▸ Task description
Everything in the listing that follows should be reproduced exactly except the pictures.

★ ★ ★

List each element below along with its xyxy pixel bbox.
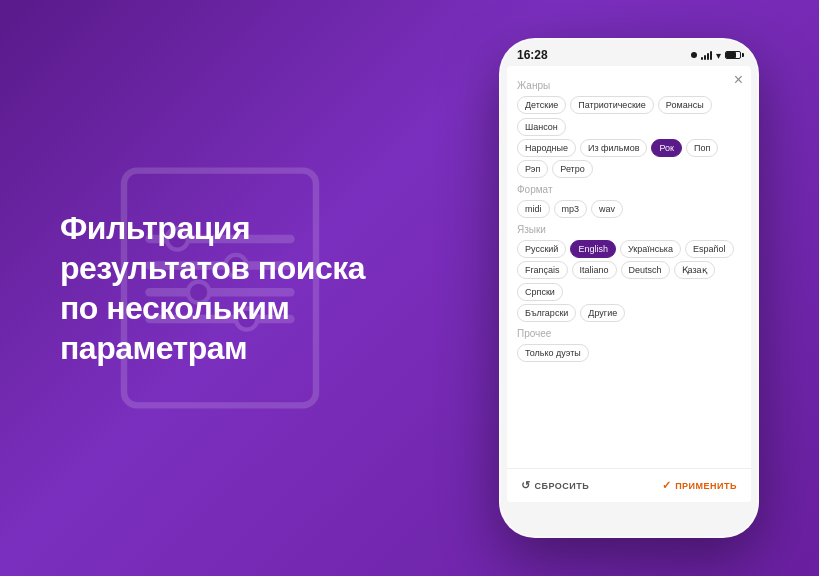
tag-espanol[interactable]: Español [685, 240, 734, 258]
tag-drugie[interactable]: Другие [580, 304, 625, 322]
tag-english[interactable]: English [570, 240, 616, 258]
phone-wrapper: 16:28 ▾ × Жанры [479, 8, 819, 568]
languages-section: Языки Русский English Українська Español… [517, 224, 741, 322]
languages-row-3: Български Другие [517, 304, 741, 322]
reset-button[interactable]: ↺ СБРОСИТЬ [521, 479, 589, 492]
tag-rep[interactable]: Рэп [517, 160, 548, 178]
tag-romansy[interactable]: Романсы [658, 96, 712, 114]
tag-narodnye[interactable]: Народные [517, 139, 576, 157]
languages-label: Языки [517, 224, 741, 235]
genres-row-2: Народные Из фильмов Рок Поп [517, 139, 741, 157]
tag-retro[interactable]: Ретро [552, 160, 592, 178]
camera-dot [691, 52, 697, 58]
genres-section: Жанры Детские Патриотические Романсы Шан… [517, 80, 741, 178]
phone-screen: × Жанры Детские Патриотические Романсы Ш… [507, 66, 751, 502]
tag-shanson[interactable]: Шансон [517, 118, 566, 136]
tag-wav[interactable]: wav [591, 200, 623, 218]
tag-mp3[interactable]: mp3 [554, 200, 588, 218]
format-row-1: midi mp3 wav [517, 200, 741, 218]
status-icons: ▾ [691, 50, 741, 61]
tag-pop[interactable]: Поп [686, 139, 718, 157]
other-section: Прочее Только дуэты [517, 328, 741, 362]
tag-russian[interactable]: Русский [517, 240, 566, 258]
tag-midi[interactable]: midi [517, 200, 550, 218]
tag-detskie[interactable]: Детские [517, 96, 566, 114]
tag-patrioticheskie[interactable]: Патриотические [570, 96, 654, 114]
page-title: Фильтрация результатов поиска по несколь… [60, 208, 380, 368]
phone-footer: ↺ СБРОСИТЬ ✓ ПРИМЕНИТЬ [507, 468, 751, 502]
genres-row-1: Детские Патриотические Романсы Шансон [517, 96, 741, 136]
phone-mockup: 16:28 ▾ × Жанры [499, 38, 759, 538]
languages-row-2: Français Italiano Deutsch Қазақ Српски [517, 261, 741, 301]
other-row-1: Только дуэты [517, 344, 741, 362]
tag-italiano[interactable]: Italiano [572, 261, 617, 279]
tag-ukrainian[interactable]: Українська [620, 240, 681, 258]
close-button[interactable]: × [734, 72, 743, 88]
tag-deutsch[interactable]: Deutsch [621, 261, 670, 279]
apply-icon: ✓ [662, 479, 672, 492]
apply-button[interactable]: ✓ ПРИМЕНИТЬ [662, 479, 737, 492]
tag-srpski[interactable]: Српски [517, 283, 563, 301]
tag-rok[interactable]: Рок [651, 139, 682, 157]
wifi-icon: ▾ [716, 50, 721, 61]
tag-kazak[interactable]: Қазақ [674, 261, 715, 279]
apply-label: ПРИМЕНИТЬ [675, 481, 737, 491]
format-section: Формат midi mp3 wav [517, 184, 741, 218]
reset-label: СБРОСИТЬ [535, 481, 590, 491]
signal-icon [701, 50, 712, 60]
genres-row-3: Рэп Ретро [517, 160, 741, 178]
other-label: Прочее [517, 328, 741, 339]
status-time: 16:28 [517, 48, 548, 62]
genres-label: Жанры [517, 80, 741, 91]
languages-row-1: Русский English Українська Español [517, 240, 741, 258]
battery-icon [725, 51, 741, 59]
left-content: Фильтрация результатов поиска по несколь… [0, 168, 380, 408]
reset-icon: ↺ [521, 479, 531, 492]
tag-duety[interactable]: Только дуэты [517, 344, 589, 362]
tag-francais[interactable]: Français [517, 261, 568, 279]
tag-balgarski[interactable]: Български [517, 304, 576, 322]
tag-iz-filmov[interactable]: Из фильмов [580, 139, 647, 157]
format-label: Формат [517, 184, 741, 195]
status-bar: 16:28 ▾ [501, 40, 757, 66]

★ ★ ★

▸ Problem solution
List each element below along with its xyxy pixel bbox.
tag-espanol[interactable]: Español [685, 240, 734, 258]
tag-drugie[interactable]: Другие [580, 304, 625, 322]
tag-english[interactable]: English [570, 240, 616, 258]
phone-wrapper: 16:28 ▾ × Жанры [479, 8, 819, 568]
languages-section: Языки Русский English Українська Español… [517, 224, 741, 322]
languages-row-3: Български Другие [517, 304, 741, 322]
reset-button[interactable]: ↺ СБРОСИТЬ [521, 479, 589, 492]
tag-rep[interactable]: Рэп [517, 160, 548, 178]
tag-romansy[interactable]: Романсы [658, 96, 712, 114]
tag-narodnye[interactable]: Народные [517, 139, 576, 157]
languages-label: Языки [517, 224, 741, 235]
genres-row-2: Народные Из фильмов Рок Поп [517, 139, 741, 157]
tag-retro[interactable]: Ретро [552, 160, 592, 178]
camera-dot [691, 52, 697, 58]
genres-section: Жанры Детские Патриотические Романсы Шан… [517, 80, 741, 178]
phone-screen: × Жанры Детские Патриотические Романсы Ш… [507, 66, 751, 502]
tag-shanson[interactable]: Шансон [517, 118, 566, 136]
tag-wav[interactable]: wav [591, 200, 623, 218]
tag-mp3[interactable]: mp3 [554, 200, 588, 218]
format-row-1: midi mp3 wav [517, 200, 741, 218]
status-icons: ▾ [691, 50, 741, 61]
tag-pop[interactable]: Поп [686, 139, 718, 157]
other-section: Прочее Только дуэты [517, 328, 741, 362]
tag-russian[interactable]: Русский [517, 240, 566, 258]
tag-midi[interactable]: midi [517, 200, 550, 218]
tag-detskie[interactable]: Детские [517, 96, 566, 114]
tag-patrioticheskie[interactable]: Патриотические [570, 96, 654, 114]
page-title: Фильтрация результатов поиска по несколь… [60, 208, 380, 368]
phone-footer: ↺ СБРОСИТЬ ✓ ПРИМЕНИТЬ [507, 468, 751, 502]
genres-row-1: Детские Патриотические Романсы Шансон [517, 96, 741, 136]
phone-mockup: 16:28 ▾ × Жанры [499, 38, 759, 538]
languages-row-2: Français Italiano Deutsch Қазақ Српски [517, 261, 741, 301]
other-row-1: Только дуэты [517, 344, 741, 362]
tag-italiano[interactable]: Italiano [572, 261, 617, 279]
tag-ukrainian[interactable]: Українська [620, 240, 681, 258]
close-button[interactable]: × [734, 72, 743, 88]
tag-deutsch[interactable]: Deutsch [621, 261, 670, 279]
apply-icon: ✓ [662, 479, 672, 492]
apply-button[interactable]: ✓ ПРИМЕНИТЬ [662, 479, 737, 492]
tag-srpski[interactable]: Српски [517, 283, 563, 301]
tag-rok[interactable]: Рок [651, 139, 682, 157]
wifi-icon: ▾ [716, 50, 721, 61]
tag-kazak[interactable]: Қазақ [674, 261, 715, 279]
apply-label: ПРИМЕНИТЬ [675, 481, 737, 491]
format-section: Формат midi mp3 wav [517, 184, 741, 218]
reset-label: СБРОСИТЬ [535, 481, 590, 491]
signal-icon [701, 50, 712, 60]
genres-row-3: Рэп Ретро [517, 160, 741, 178]
other-label: Прочее [517, 328, 741, 339]
status-time: 16:28 [517, 48, 548, 62]
genres-label: Жанры [517, 80, 741, 91]
languages-row-1: Русский English Українська Español [517, 240, 741, 258]
battery-icon [725, 51, 741, 59]
left-content: Фильтрация результатов поиска по несколь… [0, 168, 380, 408]
reset-icon: ↺ [521, 479, 531, 492]
tag-duety[interactable]: Только дуэты [517, 344, 589, 362]
tag-francais[interactable]: Français [517, 261, 568, 279]
tag-balgarski[interactable]: Български [517, 304, 576, 322]
tag-iz-filmov[interactable]: Из фильмов [580, 139, 647, 157]
format-label: Формат [517, 184, 741, 195]
status-bar: 16:28 ▾ [501, 40, 757, 66]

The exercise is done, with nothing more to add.